Let’s start with the Thanksgiving turkey. We are going to roast the neck and giblets with some vegetables to get started.
You’ll need a pan that can go from the oven to the stovetop. Since it’s not time to do the turkey yet, you can use the same roasting pan. In fact, since I brine the turkey overnight (and I recommend you do, too), I have the neck and giblets available the day before. In fact I usually make the gravy the day before, just to cut down on the activity on T-Day.
First, preheat the oven to 375 degrees. Chop into large pieces two or three carrots, a few celery ribs, and a medium onion. Put them in the roasting pan along with the neck and giblets. Drizzle everything with olive oil, sprinkle with garlic salt and pepper, and toss them a little to spread the goodies around.
While the roasting is going on, get these things ready for the Gravy:
1 cup red wine
2 cups chicken stock (instant or canned is ok)
1 cup beef broth (also either instant or canned)
6 sprigs of fresh thyme (or a teaspoon of dried)
2 bay leaves
salt and pepper
3 tablespoons butter
3 tablespoons flour
Roast the vegetables for 45 minutes, until their edges are beginning to brown. Then remove the pan from the oven and put it on the stovetop. The pan is still plenty hot, so you might not want to turn the burner on yet, just to keep things under control.
Add a little wine to the pan to test its temperature. You want sizzle and bubble, but not steaming and spattering. If you need to, let the pan cool a little. Now add the wine and deglaze it, scraping up all the browned bits of stuff sticking to it. This is called the “fond” and adds greatly to the flavor of the gravy. Also add some of the chicken stock if necessary.

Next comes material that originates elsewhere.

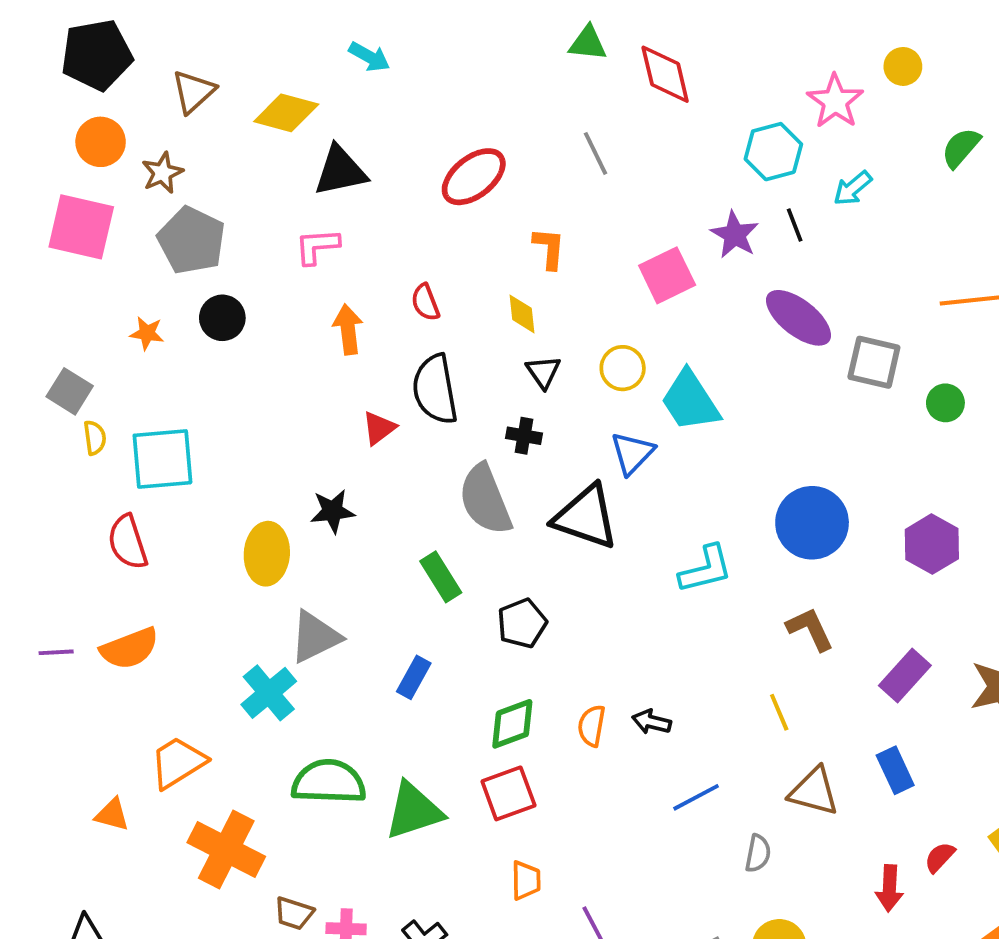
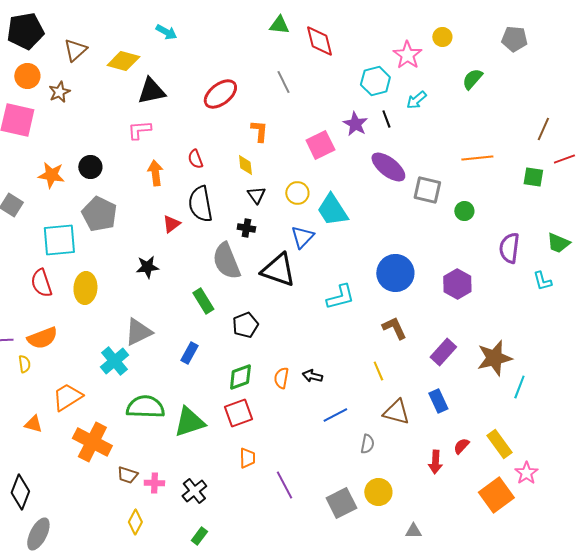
gray pentagon: (191, 240) -> (99, 214), moved
orange star: (147, 333) -> (51, 175), size x1.5
yellow semicircle: (95, 438) -> (24, 364), moved
yellow ellipse: (267, 554) -> (85, 288), moved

Now transfer the veggies and meat to a large pot, and pour in the juices from the deglazed pan. Add the remaining ingredients and simmer the pot for an hour or so. Let it cool, and then strain the liquid into another container that can go in the fridge. You can also pour it into a fat separator. Either way, we are going to recover the fat from the juice and use it to thicken the gravy later.
If it’s been in the fridge for a while or overnight, you will be able to spoon off the hardened fat with a spoon. If you have a separator, you can pour off the juice, leaving the fat behind.
To thicken the gravy, we will make a roux (pronounced “roo”). See, learning to cook means learning French, too. Flour cooked in hot fat or oil will be very flavorful, not lumpy, and will thicken a sauce or gravy.
To make the roux, heat the fat in a saucepan, and add butter if necessary to make a total of about three tablespoons. Stir in the flour, dissolving the lumps and cooking it until it gets a toasty brown color. Now add the gravy, stirring constantly, until you have incorporated it into the roux. Now you should have a gradually thickening gravy, ready for final seasoning with salt and pepper if needed.
If you’re cooking chicken, you can do the same thing with the chicken parts. I describe that on the fried chicken page.
What if you need gravy to go with your mashed potatoes or meatloaf, or some other dish (like soft bread!)? Just mince the vegetables into smaller pieces, sauté them in butter for five or six minutes, and add the flour. Then add the wine (if you want) and the chicken and beef broth, stirring constantly as the mixture thickens. Add the thyme and bay leaves, simmer for half an hour, and strain the gravy when done.